**Your instructions**
Pick out the lines below that contain the string "điều" and copy them all.

**Recorded information**

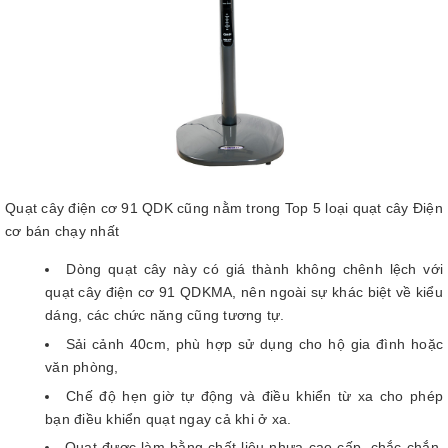
Quạt cây điện cơ 91 QDK cũng nằm trong Top 5 loại quạt cây Điện
cơ bán chạy nhất
Dòng quạt cây này có giá thành không chênh lệch với
quạt cây điện cơ 91 QDKMA, nên ngoài sự khác biệt về kiểu
dáng, các chức năng cũng tương tự.
Sải cảnh 40cm, phù hợp sử dụng cho hộ gia đình hoặc
văn phòng,
Chế độ hẹn giờ tự động và điều khiển từ xa cho phép
bạn điều khiển quạt ngay cả khi ở xa.
Quạt được làm bằng chất liệu nhựa cao cấp, chắc chắn,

**Written answer**
Chế độ hẹn giờ tự động và điều khiển từ xa cho phép
bạn điều khiển quạt ngay cả khi ở xa.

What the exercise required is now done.